The changes are due to be implemented on 1 April and are intended to offer more support to first-time buyers looking for affordable housing solutions.
Here are the key highlights and issues to consider from the government’s consultation:
The government is considering an exemption from the Stamp Duty levy for those making significant investments in residential housing.
The initial view set out in the Autumn Statement was that an exemption would only apply to corporates and funds who have an existing residential property portfolio of at least 15 properties.
However, in its consultation the government has outlined that it may be more appropriate to target an exemption based on the bulk purchase of at least 15 residential properties. Its justification for this is that bulk purchases are more likely to provide significant sources of finance and development certainty to a project.
In addition, it proposes that where six or more residential properties are bought together, the purchaser can choose whether to apply the non-residential rates of Stamp Duty to the entire transaction value or apply residential rates of Stamp Duty with Multiple Dwellings Relief applied.
Concerns have been raised in the consultation about the treatment of purchases made by companies and collective investment vehicles.
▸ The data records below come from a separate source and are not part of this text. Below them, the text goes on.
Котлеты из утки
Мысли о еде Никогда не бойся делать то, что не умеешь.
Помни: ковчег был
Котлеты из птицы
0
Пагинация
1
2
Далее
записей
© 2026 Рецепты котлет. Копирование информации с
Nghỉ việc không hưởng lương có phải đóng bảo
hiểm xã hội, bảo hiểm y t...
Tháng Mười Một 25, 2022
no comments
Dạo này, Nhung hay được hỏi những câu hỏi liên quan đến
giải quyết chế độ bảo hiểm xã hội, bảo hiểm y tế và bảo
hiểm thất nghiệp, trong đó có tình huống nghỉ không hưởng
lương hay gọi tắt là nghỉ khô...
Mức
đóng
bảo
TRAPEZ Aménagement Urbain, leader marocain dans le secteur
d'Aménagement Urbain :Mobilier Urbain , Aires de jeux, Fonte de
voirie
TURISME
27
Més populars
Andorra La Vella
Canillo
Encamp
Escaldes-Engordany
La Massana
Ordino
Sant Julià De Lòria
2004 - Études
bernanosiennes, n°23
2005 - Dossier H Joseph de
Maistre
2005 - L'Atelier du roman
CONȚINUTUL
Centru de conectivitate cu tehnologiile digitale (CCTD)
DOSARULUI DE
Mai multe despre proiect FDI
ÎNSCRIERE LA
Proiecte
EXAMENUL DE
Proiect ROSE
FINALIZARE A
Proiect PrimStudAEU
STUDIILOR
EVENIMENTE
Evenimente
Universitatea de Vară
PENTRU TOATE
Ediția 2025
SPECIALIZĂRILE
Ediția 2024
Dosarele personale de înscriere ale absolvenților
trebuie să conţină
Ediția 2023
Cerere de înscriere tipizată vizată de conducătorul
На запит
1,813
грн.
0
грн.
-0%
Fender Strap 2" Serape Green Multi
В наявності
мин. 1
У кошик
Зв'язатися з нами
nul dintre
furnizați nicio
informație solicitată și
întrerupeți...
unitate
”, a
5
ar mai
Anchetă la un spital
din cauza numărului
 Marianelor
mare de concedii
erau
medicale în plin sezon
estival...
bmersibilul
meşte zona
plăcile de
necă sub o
The government has warned that there is a potential for tax avoidance opportunities if these entities are granted exemption from the surcharge.
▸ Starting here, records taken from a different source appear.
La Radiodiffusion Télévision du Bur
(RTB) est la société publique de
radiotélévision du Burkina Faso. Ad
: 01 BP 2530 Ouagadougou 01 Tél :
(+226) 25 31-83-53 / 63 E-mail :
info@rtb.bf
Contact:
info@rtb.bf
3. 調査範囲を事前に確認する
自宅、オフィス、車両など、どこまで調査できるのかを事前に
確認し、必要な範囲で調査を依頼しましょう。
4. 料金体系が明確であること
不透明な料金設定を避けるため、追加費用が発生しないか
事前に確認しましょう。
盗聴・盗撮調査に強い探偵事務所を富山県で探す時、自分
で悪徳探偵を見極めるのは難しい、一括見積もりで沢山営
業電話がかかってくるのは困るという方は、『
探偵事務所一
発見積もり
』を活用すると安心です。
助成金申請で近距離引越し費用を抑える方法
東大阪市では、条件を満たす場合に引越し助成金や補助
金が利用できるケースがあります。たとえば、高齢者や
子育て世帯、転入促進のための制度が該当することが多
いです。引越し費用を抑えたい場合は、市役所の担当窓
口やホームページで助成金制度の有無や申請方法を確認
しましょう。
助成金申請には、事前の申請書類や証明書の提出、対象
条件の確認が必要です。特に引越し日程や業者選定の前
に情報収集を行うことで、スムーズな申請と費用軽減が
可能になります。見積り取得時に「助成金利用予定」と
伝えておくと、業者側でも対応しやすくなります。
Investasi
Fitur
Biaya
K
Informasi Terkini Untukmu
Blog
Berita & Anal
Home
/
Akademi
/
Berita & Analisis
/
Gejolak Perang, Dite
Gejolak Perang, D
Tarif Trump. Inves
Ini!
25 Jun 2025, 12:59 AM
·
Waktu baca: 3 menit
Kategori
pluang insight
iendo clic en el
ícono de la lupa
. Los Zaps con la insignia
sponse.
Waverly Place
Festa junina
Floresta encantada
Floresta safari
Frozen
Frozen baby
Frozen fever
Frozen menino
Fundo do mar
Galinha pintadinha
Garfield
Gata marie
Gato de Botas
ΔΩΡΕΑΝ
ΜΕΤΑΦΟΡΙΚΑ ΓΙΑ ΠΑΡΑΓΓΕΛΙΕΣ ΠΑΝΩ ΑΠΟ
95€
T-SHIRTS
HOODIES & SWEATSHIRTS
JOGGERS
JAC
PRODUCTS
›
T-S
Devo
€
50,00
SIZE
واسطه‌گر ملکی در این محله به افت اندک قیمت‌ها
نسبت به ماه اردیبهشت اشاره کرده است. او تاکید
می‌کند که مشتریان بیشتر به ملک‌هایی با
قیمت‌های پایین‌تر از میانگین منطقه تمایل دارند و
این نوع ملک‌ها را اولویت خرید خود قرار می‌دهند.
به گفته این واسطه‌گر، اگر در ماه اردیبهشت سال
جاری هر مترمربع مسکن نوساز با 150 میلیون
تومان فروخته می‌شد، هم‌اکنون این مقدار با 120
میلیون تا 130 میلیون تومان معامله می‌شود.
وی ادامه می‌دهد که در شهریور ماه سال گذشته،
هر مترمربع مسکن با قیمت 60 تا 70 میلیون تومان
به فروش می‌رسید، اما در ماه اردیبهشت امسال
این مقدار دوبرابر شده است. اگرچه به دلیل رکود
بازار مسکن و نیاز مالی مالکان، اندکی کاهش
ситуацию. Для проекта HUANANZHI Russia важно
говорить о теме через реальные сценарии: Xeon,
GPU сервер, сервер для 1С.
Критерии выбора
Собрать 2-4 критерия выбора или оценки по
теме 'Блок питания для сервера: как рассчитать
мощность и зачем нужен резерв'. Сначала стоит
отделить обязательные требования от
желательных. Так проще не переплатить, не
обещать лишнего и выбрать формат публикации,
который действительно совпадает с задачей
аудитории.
For example, an individual could purchase an additional property via a company to avoid the higher rates of Stamp Duty.
As a result, the government has proposed that first purchases made by companies or collective investment vehicles will be subject to the 3% surcharge to guard against tax avoidance risks.
As the government does not plan to change the definition of residential and non-residential property with the introduction of the Stamp Duty levy, non-residential property will never be subject to the higher rate of tax, even if it is later converted for residential purposes.
This will mean land that may subsequently be used for residential use will be excluded.
A maximum 18-month period between the sale of a previous main residence and purchase of a new main residence has been proposed as to determine whether the higher rates apply.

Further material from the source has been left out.